One could say that your images are the product of both a spectator and a creator. Which of these roles do you identify with the most and why?
Unlike the photographer, I use photography as the raw material for my compositions, in the same way that a painter would prepare his colours. The fact that I could qualify as a voyeur sometimes seems, to me, essential to the construction of my images and allows me to appropriate a form of reality. I therefore could not separate the roles, since one feeds the other.
How did you discover collage as an art form?
At first, I was more interested in painting and sculpture, but these media didn’t lead me to satisfactory results. So I switched the brushes for scissors, working on my compositions from magazine images first, and then, from my own photographs.
Altering the human form is a common motif in your work. Is this transformation metaphorical as well as visual?
Indeed, there is a metaphorical side to my work. It’s from associations and substitutions, and reassembly, that I re-compose my subjects to give them another sense of reading. The composition may be more or less complex, more or less evident, depending on the subject, and allows me to project my own fantasies with some form of restraint. I like working around the ideas of sensitivity and resentment, especially when I work around the body. I create my own story through a collage or a series of collages. Everyone can interpret it in their own way; in fact sometimes I share my pictures with others and I realize that their reading of it may be totally different from the idea that guided my inspiration.
How would you define beauty?
I would define beauty as a perception that strikes your senses deeply and leads you to contemplation- a sensual impulse that does not belong to reason.
We love your fashion films. How would you compare working with moving images to your usual creative process?
This is an issue on which I am working at the moment. In the past, I hadn’t given the thought of videos much time. When I was asked to make a video as a relay for an internet platform of a magazine, I found the idea interesting and exciting- at the time this format was growing a lot (and still is). I saw it as a way to experiment with collage and its three-dimensional manifestation, with movement and the metaphorical aspect we were talking about. It made sense to me. But translating my collages to this format- still working by hand, on paper and without any software- has become far too ambitious. Once, I had to produce over three hundred collages for a few seconds of animation. It’s totally crazy, especially considering the short deadlines that are given to you.

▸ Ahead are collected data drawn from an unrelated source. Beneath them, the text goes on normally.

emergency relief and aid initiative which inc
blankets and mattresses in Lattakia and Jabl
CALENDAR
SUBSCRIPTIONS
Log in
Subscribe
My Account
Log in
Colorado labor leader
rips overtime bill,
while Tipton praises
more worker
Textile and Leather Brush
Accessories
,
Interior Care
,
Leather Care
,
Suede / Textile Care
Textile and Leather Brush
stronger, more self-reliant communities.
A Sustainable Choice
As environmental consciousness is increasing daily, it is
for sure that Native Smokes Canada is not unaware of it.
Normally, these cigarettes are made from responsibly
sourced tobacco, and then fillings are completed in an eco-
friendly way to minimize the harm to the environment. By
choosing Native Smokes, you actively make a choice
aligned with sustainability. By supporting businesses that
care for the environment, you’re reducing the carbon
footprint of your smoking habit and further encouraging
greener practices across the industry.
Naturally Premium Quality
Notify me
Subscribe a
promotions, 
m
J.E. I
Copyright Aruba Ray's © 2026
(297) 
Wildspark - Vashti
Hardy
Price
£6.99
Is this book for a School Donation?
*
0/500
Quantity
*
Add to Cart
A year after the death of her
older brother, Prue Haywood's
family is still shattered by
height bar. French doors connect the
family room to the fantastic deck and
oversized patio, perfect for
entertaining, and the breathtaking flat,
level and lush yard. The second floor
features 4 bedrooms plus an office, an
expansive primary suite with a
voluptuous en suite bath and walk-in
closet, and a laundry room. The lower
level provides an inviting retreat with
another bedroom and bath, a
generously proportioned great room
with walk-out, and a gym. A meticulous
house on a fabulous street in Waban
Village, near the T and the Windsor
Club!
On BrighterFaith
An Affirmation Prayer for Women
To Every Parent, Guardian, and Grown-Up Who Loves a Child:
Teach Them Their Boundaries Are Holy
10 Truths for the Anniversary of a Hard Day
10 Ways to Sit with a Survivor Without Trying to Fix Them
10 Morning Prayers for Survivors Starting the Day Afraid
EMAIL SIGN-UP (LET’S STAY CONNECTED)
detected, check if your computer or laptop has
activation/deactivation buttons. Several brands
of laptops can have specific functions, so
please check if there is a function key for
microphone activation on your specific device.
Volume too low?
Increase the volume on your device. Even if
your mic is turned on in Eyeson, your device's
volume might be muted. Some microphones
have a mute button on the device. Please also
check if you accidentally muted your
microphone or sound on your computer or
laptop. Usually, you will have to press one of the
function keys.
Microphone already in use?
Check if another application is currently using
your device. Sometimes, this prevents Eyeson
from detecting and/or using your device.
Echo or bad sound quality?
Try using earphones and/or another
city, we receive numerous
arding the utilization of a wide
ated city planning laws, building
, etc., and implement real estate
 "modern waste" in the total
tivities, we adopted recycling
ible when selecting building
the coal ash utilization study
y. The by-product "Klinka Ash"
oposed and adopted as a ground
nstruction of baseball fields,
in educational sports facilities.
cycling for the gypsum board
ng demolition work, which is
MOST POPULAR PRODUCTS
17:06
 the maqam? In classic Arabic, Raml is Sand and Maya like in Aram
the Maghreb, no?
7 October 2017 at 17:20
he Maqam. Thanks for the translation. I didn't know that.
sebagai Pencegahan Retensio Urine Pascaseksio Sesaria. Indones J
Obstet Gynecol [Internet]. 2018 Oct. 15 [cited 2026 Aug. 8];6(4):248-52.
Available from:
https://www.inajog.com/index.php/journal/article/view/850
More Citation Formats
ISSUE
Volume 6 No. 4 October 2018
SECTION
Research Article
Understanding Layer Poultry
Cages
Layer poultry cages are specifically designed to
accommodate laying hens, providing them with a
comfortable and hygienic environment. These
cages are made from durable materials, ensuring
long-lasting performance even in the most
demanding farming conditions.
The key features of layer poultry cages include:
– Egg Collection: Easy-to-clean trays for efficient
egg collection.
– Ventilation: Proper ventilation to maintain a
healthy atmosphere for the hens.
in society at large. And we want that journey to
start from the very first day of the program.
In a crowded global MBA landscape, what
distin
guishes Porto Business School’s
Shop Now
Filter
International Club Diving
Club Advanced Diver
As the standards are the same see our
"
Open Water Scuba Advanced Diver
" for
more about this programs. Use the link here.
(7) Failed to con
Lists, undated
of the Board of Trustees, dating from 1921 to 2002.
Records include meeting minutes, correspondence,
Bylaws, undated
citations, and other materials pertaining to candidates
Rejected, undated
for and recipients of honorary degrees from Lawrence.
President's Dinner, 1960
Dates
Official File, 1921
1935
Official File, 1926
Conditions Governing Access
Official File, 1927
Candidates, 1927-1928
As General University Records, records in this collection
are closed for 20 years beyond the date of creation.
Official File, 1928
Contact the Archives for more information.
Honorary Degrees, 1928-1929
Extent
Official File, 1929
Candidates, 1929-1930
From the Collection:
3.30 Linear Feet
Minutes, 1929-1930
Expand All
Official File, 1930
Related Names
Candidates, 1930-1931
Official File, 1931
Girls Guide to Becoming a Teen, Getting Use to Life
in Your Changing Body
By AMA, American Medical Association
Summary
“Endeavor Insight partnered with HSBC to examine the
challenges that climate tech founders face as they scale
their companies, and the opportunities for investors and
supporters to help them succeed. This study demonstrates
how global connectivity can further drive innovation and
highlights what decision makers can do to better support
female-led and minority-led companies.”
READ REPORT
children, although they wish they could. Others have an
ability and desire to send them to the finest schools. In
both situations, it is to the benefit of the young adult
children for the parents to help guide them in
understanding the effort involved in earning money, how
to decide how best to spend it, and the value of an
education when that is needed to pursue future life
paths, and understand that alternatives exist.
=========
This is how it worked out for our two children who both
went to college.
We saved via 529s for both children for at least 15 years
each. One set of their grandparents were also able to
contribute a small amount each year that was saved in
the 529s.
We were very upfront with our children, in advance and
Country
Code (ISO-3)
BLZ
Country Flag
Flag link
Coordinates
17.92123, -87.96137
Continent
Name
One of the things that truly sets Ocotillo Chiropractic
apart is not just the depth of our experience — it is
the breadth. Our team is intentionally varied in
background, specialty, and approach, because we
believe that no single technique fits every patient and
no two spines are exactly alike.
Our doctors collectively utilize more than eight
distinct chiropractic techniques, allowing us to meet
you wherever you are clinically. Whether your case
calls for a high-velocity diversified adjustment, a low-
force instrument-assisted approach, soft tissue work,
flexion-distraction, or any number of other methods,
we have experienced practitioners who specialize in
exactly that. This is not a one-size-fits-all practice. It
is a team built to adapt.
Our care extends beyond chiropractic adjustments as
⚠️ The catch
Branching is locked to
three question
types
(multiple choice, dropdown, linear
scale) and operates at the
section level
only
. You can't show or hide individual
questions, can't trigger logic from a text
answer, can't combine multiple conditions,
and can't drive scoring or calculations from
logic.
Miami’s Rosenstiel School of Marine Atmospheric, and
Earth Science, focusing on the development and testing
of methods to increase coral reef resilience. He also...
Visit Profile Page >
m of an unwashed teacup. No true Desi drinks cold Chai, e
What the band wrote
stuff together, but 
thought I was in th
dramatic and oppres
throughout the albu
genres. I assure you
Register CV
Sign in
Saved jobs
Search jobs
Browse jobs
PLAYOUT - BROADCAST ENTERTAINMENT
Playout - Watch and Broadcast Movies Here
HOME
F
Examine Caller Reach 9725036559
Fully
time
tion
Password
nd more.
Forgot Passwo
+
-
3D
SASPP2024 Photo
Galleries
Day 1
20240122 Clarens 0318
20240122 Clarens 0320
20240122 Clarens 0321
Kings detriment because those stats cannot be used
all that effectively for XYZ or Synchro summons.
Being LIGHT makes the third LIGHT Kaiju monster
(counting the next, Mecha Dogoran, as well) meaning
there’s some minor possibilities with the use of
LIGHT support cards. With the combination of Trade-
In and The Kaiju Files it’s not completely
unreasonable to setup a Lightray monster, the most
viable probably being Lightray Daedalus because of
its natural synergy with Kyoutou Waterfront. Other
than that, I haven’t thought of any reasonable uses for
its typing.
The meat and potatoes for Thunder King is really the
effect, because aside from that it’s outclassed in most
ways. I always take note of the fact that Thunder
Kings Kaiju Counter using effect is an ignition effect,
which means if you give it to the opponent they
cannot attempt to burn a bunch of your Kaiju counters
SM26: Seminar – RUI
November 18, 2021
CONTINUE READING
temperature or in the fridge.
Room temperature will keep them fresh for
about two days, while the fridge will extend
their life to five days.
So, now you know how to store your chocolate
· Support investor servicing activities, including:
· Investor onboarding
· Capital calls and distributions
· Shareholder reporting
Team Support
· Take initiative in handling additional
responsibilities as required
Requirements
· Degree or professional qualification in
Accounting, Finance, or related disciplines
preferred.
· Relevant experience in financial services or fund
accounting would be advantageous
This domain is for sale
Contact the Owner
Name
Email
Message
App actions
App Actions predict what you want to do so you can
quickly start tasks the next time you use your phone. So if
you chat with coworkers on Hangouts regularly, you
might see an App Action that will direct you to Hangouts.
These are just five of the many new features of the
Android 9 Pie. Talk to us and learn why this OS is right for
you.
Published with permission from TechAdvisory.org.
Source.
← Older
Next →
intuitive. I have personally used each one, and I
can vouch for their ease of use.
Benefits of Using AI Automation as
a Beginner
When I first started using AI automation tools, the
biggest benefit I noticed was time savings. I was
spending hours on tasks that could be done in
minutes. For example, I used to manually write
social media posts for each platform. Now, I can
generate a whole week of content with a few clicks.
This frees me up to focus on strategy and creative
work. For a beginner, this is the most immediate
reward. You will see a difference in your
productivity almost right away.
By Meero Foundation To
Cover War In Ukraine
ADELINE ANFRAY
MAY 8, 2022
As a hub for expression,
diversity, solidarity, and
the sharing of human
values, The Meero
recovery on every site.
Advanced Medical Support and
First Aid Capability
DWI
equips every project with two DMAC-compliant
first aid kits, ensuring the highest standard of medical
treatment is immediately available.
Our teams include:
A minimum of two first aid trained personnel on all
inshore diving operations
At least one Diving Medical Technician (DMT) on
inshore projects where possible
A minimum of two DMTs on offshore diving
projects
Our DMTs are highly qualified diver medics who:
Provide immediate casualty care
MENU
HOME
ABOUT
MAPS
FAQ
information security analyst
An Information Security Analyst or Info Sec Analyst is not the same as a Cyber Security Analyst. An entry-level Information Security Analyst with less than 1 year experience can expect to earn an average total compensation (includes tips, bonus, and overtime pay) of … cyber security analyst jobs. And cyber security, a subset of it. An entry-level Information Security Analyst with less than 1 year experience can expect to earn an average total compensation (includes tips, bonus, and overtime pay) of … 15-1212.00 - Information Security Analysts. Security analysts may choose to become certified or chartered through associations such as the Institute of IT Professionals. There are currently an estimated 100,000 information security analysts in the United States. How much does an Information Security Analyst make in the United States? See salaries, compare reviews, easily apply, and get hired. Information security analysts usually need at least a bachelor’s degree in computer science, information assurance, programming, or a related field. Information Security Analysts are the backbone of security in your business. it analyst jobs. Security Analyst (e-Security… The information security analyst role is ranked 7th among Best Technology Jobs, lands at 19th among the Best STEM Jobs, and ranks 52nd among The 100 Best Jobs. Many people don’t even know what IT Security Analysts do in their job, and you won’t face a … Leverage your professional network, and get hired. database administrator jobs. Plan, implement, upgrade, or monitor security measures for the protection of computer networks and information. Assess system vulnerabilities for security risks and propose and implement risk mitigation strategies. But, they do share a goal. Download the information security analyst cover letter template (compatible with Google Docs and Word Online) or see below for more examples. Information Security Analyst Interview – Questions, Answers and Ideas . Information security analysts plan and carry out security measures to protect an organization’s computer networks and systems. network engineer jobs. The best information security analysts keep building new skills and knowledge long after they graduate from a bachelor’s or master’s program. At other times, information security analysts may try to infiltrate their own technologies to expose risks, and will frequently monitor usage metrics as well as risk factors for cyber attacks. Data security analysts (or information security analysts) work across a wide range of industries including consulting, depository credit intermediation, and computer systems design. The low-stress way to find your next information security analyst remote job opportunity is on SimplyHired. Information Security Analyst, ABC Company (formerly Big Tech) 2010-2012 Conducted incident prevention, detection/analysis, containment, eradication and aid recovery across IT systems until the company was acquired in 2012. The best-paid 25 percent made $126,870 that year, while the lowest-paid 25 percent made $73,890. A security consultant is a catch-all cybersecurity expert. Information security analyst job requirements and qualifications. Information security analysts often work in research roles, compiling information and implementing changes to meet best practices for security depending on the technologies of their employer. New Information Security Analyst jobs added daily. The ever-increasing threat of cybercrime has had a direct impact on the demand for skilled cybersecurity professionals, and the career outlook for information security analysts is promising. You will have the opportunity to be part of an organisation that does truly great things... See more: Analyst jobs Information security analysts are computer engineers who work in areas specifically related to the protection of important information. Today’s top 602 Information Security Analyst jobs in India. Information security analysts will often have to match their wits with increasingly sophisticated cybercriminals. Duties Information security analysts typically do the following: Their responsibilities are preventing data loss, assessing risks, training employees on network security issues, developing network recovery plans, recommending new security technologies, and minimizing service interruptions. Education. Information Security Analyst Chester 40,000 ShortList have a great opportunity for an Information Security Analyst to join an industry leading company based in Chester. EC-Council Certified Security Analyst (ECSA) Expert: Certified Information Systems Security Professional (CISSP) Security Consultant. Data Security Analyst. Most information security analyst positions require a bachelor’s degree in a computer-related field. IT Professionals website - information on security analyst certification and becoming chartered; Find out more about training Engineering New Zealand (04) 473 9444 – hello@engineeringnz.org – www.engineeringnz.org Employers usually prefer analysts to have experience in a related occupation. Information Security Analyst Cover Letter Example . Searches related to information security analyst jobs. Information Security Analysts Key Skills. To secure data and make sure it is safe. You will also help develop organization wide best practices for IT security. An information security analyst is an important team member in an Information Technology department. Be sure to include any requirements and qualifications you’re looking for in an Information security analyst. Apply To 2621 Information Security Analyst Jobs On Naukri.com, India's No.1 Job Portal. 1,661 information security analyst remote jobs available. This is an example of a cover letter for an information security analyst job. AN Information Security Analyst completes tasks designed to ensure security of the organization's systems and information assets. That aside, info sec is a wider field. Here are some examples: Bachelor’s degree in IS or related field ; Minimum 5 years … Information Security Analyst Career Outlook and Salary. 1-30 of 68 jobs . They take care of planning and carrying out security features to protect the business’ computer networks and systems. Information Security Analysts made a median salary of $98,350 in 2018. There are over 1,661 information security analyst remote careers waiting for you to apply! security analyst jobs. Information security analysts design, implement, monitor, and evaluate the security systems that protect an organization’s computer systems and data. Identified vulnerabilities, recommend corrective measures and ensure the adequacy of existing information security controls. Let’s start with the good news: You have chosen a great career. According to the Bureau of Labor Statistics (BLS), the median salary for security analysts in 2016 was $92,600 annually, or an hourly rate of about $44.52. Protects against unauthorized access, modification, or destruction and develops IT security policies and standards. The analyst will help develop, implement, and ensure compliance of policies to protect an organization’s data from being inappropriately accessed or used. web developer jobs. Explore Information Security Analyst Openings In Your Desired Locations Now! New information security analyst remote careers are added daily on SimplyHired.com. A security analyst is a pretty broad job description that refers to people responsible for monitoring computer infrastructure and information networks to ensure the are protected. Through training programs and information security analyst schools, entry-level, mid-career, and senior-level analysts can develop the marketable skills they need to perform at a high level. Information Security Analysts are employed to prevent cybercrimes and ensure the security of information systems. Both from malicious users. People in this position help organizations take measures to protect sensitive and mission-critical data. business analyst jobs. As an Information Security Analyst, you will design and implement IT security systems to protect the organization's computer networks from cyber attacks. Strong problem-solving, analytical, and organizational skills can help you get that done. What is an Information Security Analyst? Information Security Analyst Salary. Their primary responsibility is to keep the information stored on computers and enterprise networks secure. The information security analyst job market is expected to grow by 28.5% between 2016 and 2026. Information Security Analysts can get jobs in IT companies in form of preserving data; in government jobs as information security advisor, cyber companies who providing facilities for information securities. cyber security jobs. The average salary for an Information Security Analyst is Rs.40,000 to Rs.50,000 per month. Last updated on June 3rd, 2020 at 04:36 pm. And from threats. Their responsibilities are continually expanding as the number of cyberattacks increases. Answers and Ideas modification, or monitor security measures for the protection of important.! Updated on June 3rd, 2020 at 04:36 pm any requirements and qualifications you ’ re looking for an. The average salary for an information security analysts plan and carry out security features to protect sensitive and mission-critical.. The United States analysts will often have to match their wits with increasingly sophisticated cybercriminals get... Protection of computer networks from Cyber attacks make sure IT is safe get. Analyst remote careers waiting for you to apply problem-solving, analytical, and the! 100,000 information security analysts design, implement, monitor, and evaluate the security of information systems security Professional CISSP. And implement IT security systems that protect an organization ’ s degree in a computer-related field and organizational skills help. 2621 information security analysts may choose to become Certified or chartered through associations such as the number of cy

I will continue to look at the video medium as a possible channel for my work but I want to work with a team and share creative processes, so that the talents of each person can connect to create an appropriate outcome.
People often struggle to reconcile the worlds of fashion and art. How would you comment on the relationship between the two?
Fashion and art do have common roots. From the salon of Madame du Deffand to Paul Poiret, Elsa Schiaparelli or Yves Saint Laurent, arts have mingled and ideas have been exchanged between them. But Haute Couture is from another world; art and ready-to-wear have probably less ideas to exchange today. Attempts to combine the two are these days, in my opinion, the result of marketing intentions, lacking cultural or intellectual values. The common place in both markets only concerns few people, who are involved in the business I suppose. Regarding fashion, I find it much more interesting to dwell on how it can simultaneously support the work of craftsmen and develop techniques and fabrics with amazing qualities that are the future of this industry.
Do you have any exciting projects in the pipeline for the rest of 2015?
In two years my age will be entering a new decade; which will coincide with one decade of publications and commissions of my work. I’m actually thinking of a project that will celebrate this anniversary. This is one of my most exciting projects at the moment.